I don’t dispute the Big Bang Theory. That would be way above my pay grade. But I do think it’s worth remembering, that story is told from the perspective of the thing created and not from that of the creator. No need to personify. I’m not talking about the Creator, though thinking of it that way is meaningful for many. I’m saying there’s something before the creation, out of which the creation is birthed. It is not a nothing, a space of endless absence, any more than a womb and the possessor of that womb is no one, just a precursor. Before what is created a vessel of pure possibility exists— the chalice out of which life pours.
Before the light is darkness— necessary and potent.
Did you know that the vast majority of babies are born in the nighttime, or the wee hours just before dawn? It is tempting to imagine they know consciously, but the truth is they know on a primal, animal level— emerging out of the cradle of the womb, the safest, most gentle entrance into the world outside is through the darkness.
The instinct to slowly ease into the harsh glare of life is hard for us to understand in our modern culture. Electricity and technology and post-industrial production resist the dark, laugh at it, refuse to submit, which I suspect on a deep, elemental level drives us somewhat mad. As if we have lost the ground under our feet and are just sliding down an endless scree with nothing to hold onto, a frantic scream always about to bubble up into our rational, light-filled lives.
Songwriter Leonard Cohen famously said the cracks are where the light gets in, but in the endlessly looping dance of the Earth with the Sun, light doesn’t push through anything. It seeps and creeps, waxing to fullness incrementally. As part and parcel of this planetary system, encoded in our DNA is the instruction: turn in the direction of that hint of creeping light, that barest suggestion of a glimmer, and head toward it.
Maybe faith is not an act of will, an investment in a daydream. Maybe it is simply a deep remembering from the beginning that the light is coming and we must rise to meet it.

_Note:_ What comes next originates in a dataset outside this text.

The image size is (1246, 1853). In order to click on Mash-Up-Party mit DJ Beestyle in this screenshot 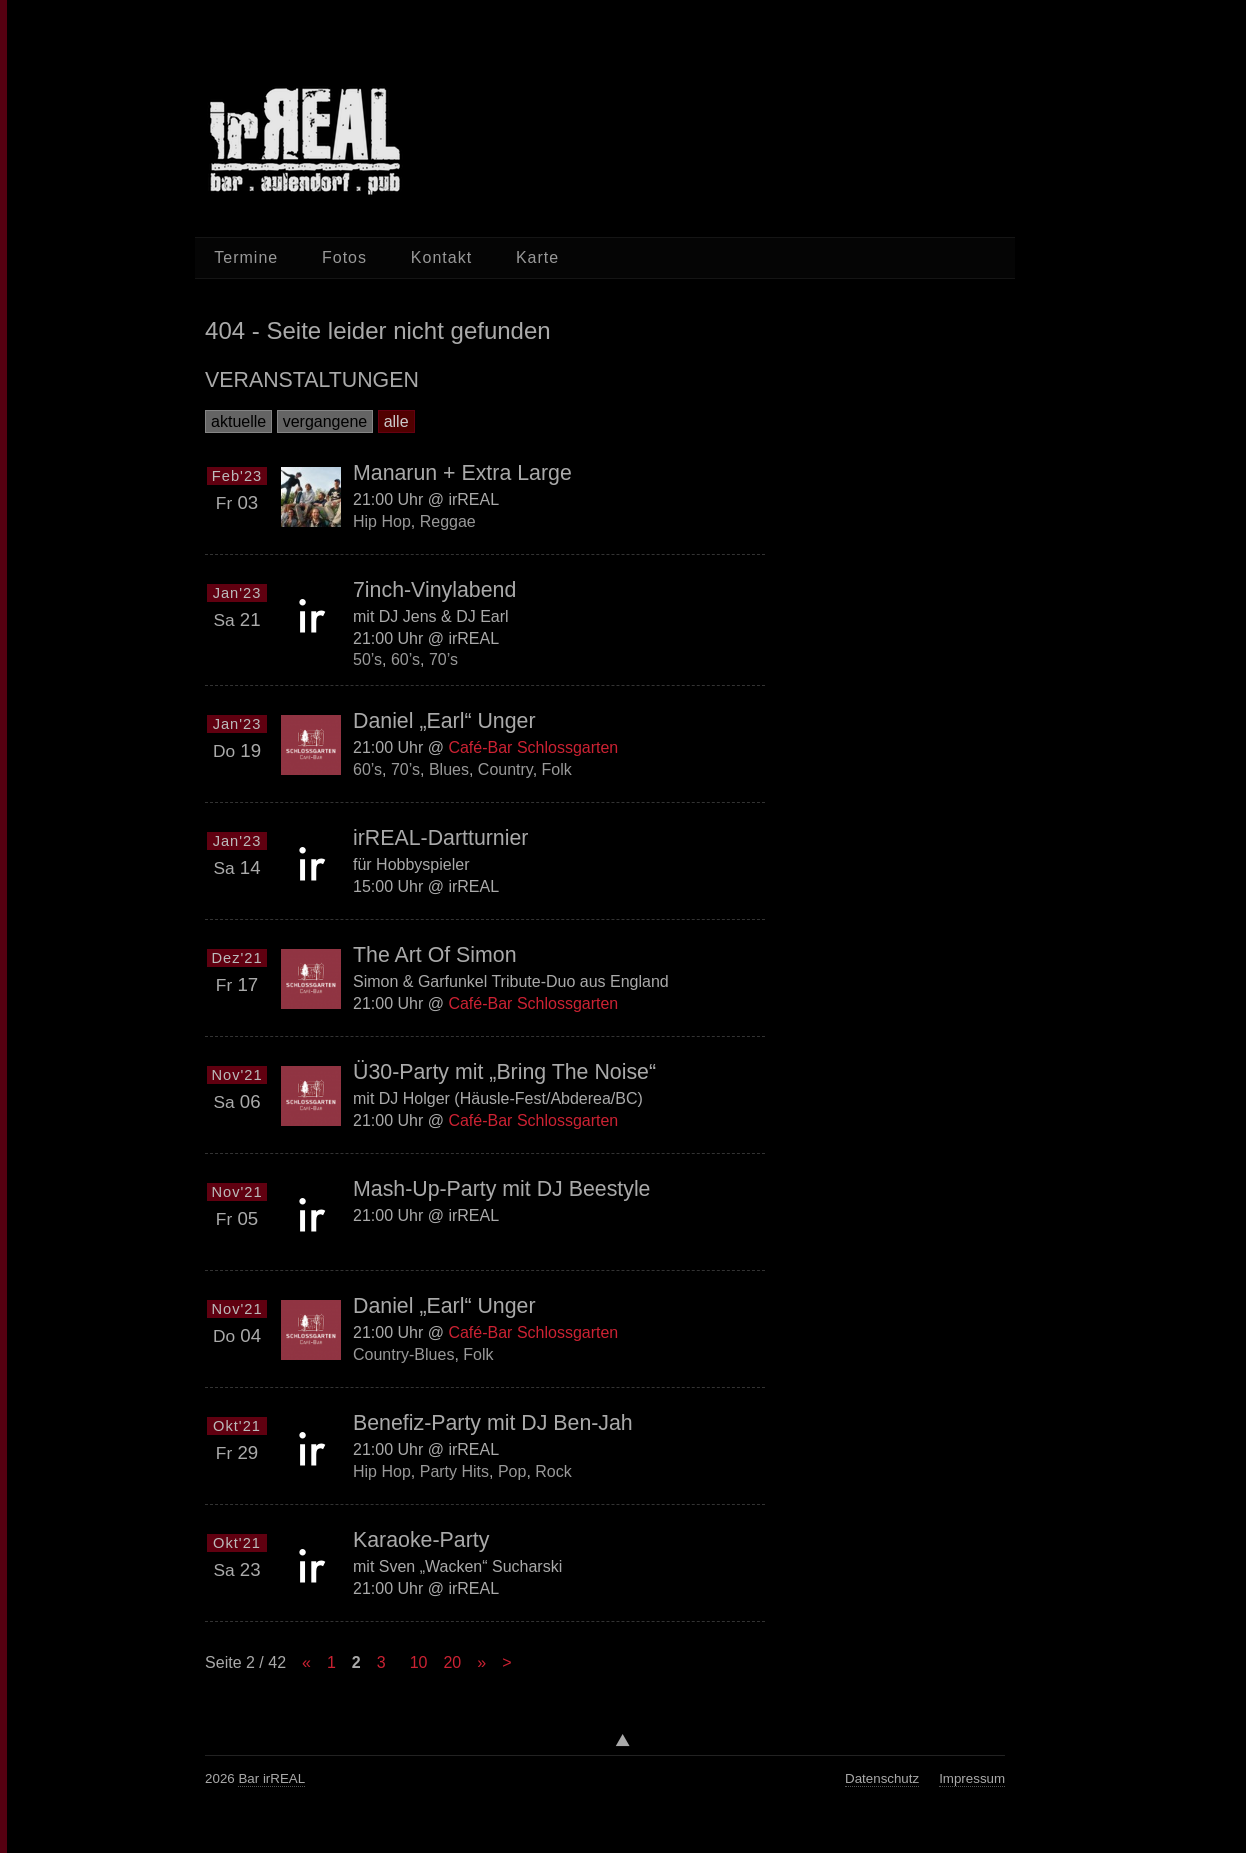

By the time you receive this, we will have had the longest night and the shortest day here in the Northern Hemisphere. We will have turned back toward the light. And the light will continue to grow no matter what we do. It does not depend on our belief, which is a comfort since beliefs are so bound up in our stories and egos. The light and dark exist beyond these constructions and invite us to release them and rest.
That’s what I’ll be doing (and I hope the same for you) as we creep toward the New Year and the third anniversary of the newsletter, which is also the day after my birthday. I’ll be back next week with a year-end wrap-up and then I’m going away to the woods. I’ll queue something up for our anniversary week, but I won’t be live with you, responding to comments and otherwise connecting.
I know in the frenzy of the holidays it can be hard to welcome in the dark and the quiet, but I encourage you to try. Why? Because so much of the harm we cause is because we can’t sit with darkness– ours, other people’s, the world’s– and allow ourselves the deep emotions or the unknowing to be found there.
We have stripped out the rituals from the cycle of the year that allow us to get our feet on the ground and remember we don’t have to fear the dark. Or make it fearsome by projecting all of our unacknowledged or unmanaged material upon it. Darkness is our beginning and our ending, our rest and our refuge. And though there are some journeys into and out of darkness that are singular ones from the perspective of the created– birth and death being among them– that which creates is always with us.
It is dark now, still, but we are together in it. All of us, turning toward the light. It’s not a miracle, this annual journey out of darkness, but it’s right for it to feel that way because the passage, if we open ourselves to it, awakens our sense of wonder and possibility.
What a gift it is to be alive, we are reminded, to be part of the dance.
While I was born in the light of early morn, time has been my teacher and so too the many gifts of darkness.
I’m settling in for a little hibernation too, trusting all that is to follow.
sending you love on this turn of the year.
I've said it before - we do this season all wrong. Advent is increasing darkness, waiting, pregnancy,...it should be contemplative, quiet. After - is the 12 days of Christmas, increasing light, increasing activity, celebration, noise...wish we still did it that way. Seems all the loud hubub happens before, and then it all shuts down.